Extracted records »
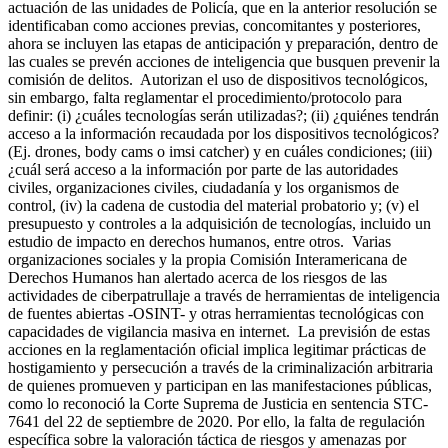
actuación de las unidades de Policía, que en la anterior resolución se
identificaban como acciones previas, concomitantes y posteriores,
ahora se incluyen las etapas de anticipación y preparación, dentro de
las cuales se prevén acciones de inteligencia que busquen prevenir la
comisión de delitos. Autorizan el uso de dispositivos tecnológicos,
sin embargo, falta reglamentar el procedimiento/protocolo para
definir: (i) ¿cuáles tecnologías serán utilizadas?; (ii) ¿quiénes tendrán
acceso a la información recaudada por los dispositivos tecnológicos?
(Ej. drones, body cams o imsi catcher) y en cuáles condiciones; (iii)
¿cuál será acceso a la información por parte de las autoridades
civiles, organizaciones civiles, ciudadanía y los organismos de
control, (iv) la cadena de custodia del material probatorio y; (v) el
presupuesto y controles a la adquisición de tecnologías, incluido un
estudio de impacto en derechos humanos, entre otros. Varias
organizaciones sociales y la propia Comisión Interamericana de
Derechos Humanos han alertado acerca de los riesgos de las
actividades de ciberpatrullaje a través de herramientas de inteligencia
de fuentes abiertas -OSINT- y otras herramientas tecnológicas con
capacidades de vigilancia masiva en internet. La previsión de estas
acciones en la reglamentación oficial implica legitimar prácticas de
hostigamiento y persecución a través de la criminalización arbitraria
de quienes promueven y participan en las manifestaciones públicas,
como lo reconoció la Corte Suprema de Justicia en sentencia STC-
7641 del 22 de septiembre de 2020. Por ello, la falta de regulación
específica sobre la valoración táctica de riesgos y amenazas por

Task to carry out » Excluding all pictures, reproduce the records exactly as they appear above.

Solution to the exercise »
actuación de las unidades de Policía, que en la anterior resolución se
identificaban como acciones previas, concomitantes y posteriores,
ahora se incluyen las etapas de anticipación y preparación, dentro de
las cuales se prevén acciones de inteligencia que busquen prevenir la
comisión de delitos. Autorizan el uso de dispositivos tecnológicos,
sin embargo, falta reglamentar el procedimiento/protocolo para
definir: (i) ¿cuáles tecnologías serán utilizadas?; (ii) ¿quiénes tendrán
acceso a la información recaudada por los dispositivos tecnológicos?
(Ej. drones, body cams o imsi catcher) y en cuáles condiciones; (iii)
¿cuál será acceso a la información por parte de las autoridades
civiles, organizaciones civiles, ciudadanía y los organismos de
control, (iv) la cadena de custodia del material probatorio y; (v) el
presupuesto y controles a la adquisición de tecnologías, incluido un
estudio de impacto en derechos humanos, entre otros. Varias
organizaciones sociales y la propia Comisión Interamericana de
Derechos Humanos han alertado acerca de los riesgos de las
actividades de ciberpatrullaje a través de herramientas de inteligencia
de fuentes abiertas -OSINT- y otras herramientas tecnológicas con
capacidades de vigilancia masiva en internet. La previsión de estas
acciones en la reglamentación oficial implica legitimar prácticas de
hostigamiento y persecución a través de la criminalización arbitraria
de quienes promueven y participan en las manifestaciones públicas,
como lo reconoció la Corte Suprema de Justicia en sentencia STC-
7641 del 22 de septiembre de 2020. Por ello, la falta de regulación
específica sobre la valoración táctica de riesgos y amenazas por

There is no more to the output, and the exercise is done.